Ausweglos schwitzen

■ John von Düffel, Buchautor und früher Dramaturg in Oldenburg, erklärt in EGO was das ist, die „Nabeltiefe“

Wenn Sie jemand fragen würde, wo sich Ihr ICH aufhält, und zwar Ihr eigentliches, innerstes, wahres ICH, würden Sie vermutlich genau dort auf die Suche gehen, wo man es gewohnheitsmäßig eben tut: im Hirn, im Herz, tief im Innern des Körpers oder auch weit oberhalb, dort, wo Fleisch und Geist und Gott aufeinander treffen. An an einer Stelle jedoch würden Sie es vermutlich nicht vermuten: Im Nabel. Ganz richtig: im Bauchnabel.

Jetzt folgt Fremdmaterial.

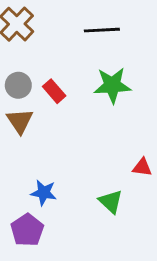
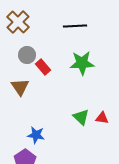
gray circle: (18, 85) -> (27, 55), moved
green triangle: (111, 202) -> (81, 117), moved

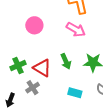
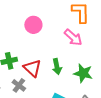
gray cross: (33, 88) -> (19, 85), turned -32

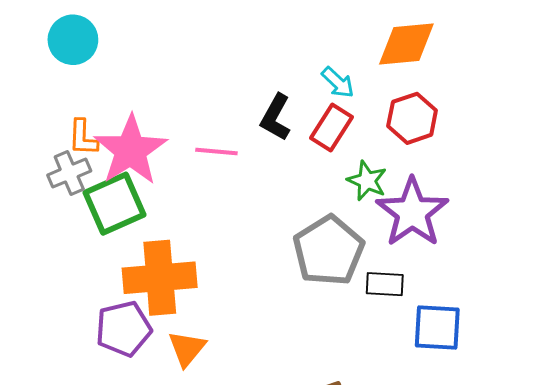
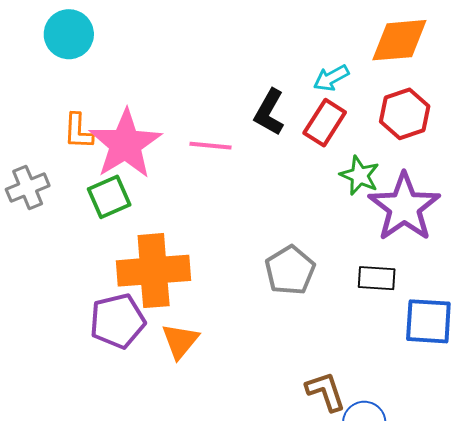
cyan arrow: (338, 82) -> (331, 78), turned 108
gray cross: (69, 173) -> (28, 187), moved
green square: (115, 204) -> (109, 197), size x0.7
gray pentagon: (329, 251) -> (290, 270), moved, size x0.7

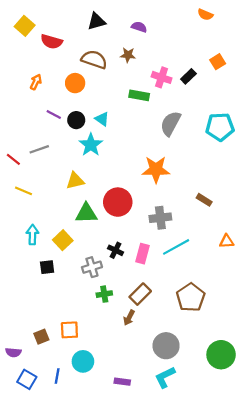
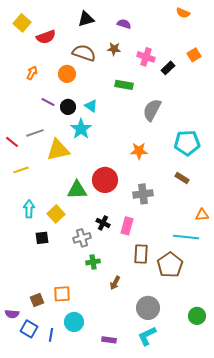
red semicircle: (52, 42) -> (46, 37), turned -36
pink cross: (162, 77) -> (146, 57), moved
cyan pentagon: (220, 127) -> (187, 143), moved
orange star: (156, 169) -> (139, 151), size x0.7
yellow triangle: (75, 181) -> (58, 150), moved, size x1.4
yellow line: (23, 191) -> (21, 170), turned -42
cyan line: (176, 247) -> (186, 237), moved, turned 35
brown rectangle: (140, 294) -> (141, 254), moved, turned -42
green circle: (221, 355) -> (197, 316), size x0.7
blue square: (27, 379) -> (29, 329), moved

Den hat John von Düffel, Autor des unlängst erschienen Romans Ego, als Sitz desselben lokalisiert. Und das ist ganz wörtlich zu nehmen: Unternehmensberater Philipp - die Hauptfigur - ist einer, der sein gesamtes Dasein der Pflege seines Muskelapparates geweiht hat. Damit keine Missverständnisse aufkommen: Er ist kein Sportler wie der Autor selbst, der schon in seinem Romandebut „Vom Wasser“ (1998) nicht nur von Fischen und Flüssen, sondern auch vom Langstreckenschwimmen erzählte. Nein!

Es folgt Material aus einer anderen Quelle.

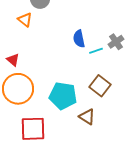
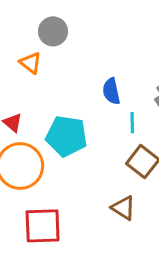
cyan line: (96, 51) -> (132, 123), moved, turned -72
cyan pentagon: (63, 96) -> (66, 136), moved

„Ego“ Philipp stählt seinen Body tagein, tagaus in Fitness-Studios, um die perfekte „Alpha-Anatomie“ zu erhanteln. Und der Nabel ist für ihn die Stelle seines Körpers, an der sich Erfolg und Misserfolg ultimativ ablesen lassen. In Milimetern, meine Herren! Devise: „Ich muss unbedingt an meiner Nabeltiefe arbeiten.“

Im Laufe des Buches nährt sich die Nabeltiefe gegen null. Die einzige Erhabenheit, die Philipp anstrebt, ist die Erhabenheit eben diesen Nabels. Dafür kasteit er sich, wo immer möglich (Treppenhaus, Schreibtisch), und denkt und fühlt kalorisch wie eine magersüchtige 15-jährige. Den Rahmen dafür bildet sein Karriere-Alltag, bevölkert von Konkurrenten und Frauen, die er eigentlich nur als Spiegelfläche benötigt.

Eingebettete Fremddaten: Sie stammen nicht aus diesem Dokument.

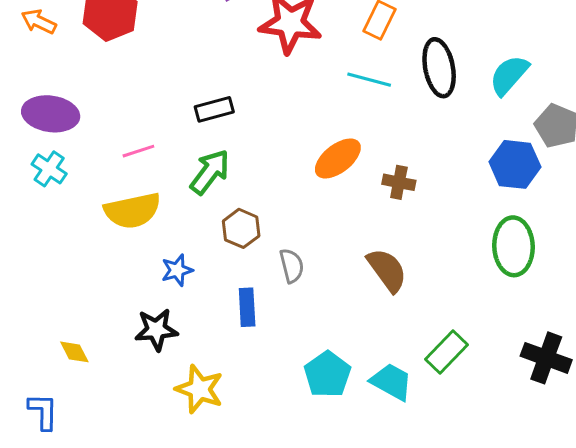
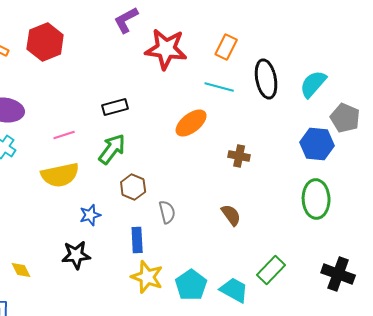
orange ellipse: (338, 158) -> (191, 123), moved
brown semicircle: (387, 270) -> (231, 215), size x0.7
yellow star: (199, 389) -> (147, 277), moved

Genau darum geht es in Ego: Wir lernen einen Menschen kennen, dessen einzige Sehnsucht nach Transzendenz der Blick in den Spiegel im Fitness-Studio ist. Alles, aber auch wirklich alles, ist Wirkung im Leben dieser Figur. Und deswegen ist Philipps größte Sorge auch die, dass er seinen Body möglicherweise gerade nicht ins rechte Licht rücken kann. Alles ist Posing, auch die Wartezeit vor dem Firmenkopierer (“Gut gefällt mir heute mein Kleinfingerstrecker“) John von Düffel muss jede Menge Fachliteratur gebüffelt haben, um die narzistische anatomische Selbstbespiegelung seines Helden mit den entsprechenden Fachtermini beschreiben zu können. Oder hat man als Autor und Dramatiker ein natürliches Verhältnis, sagen wir - zum ulnaren Handbeuger?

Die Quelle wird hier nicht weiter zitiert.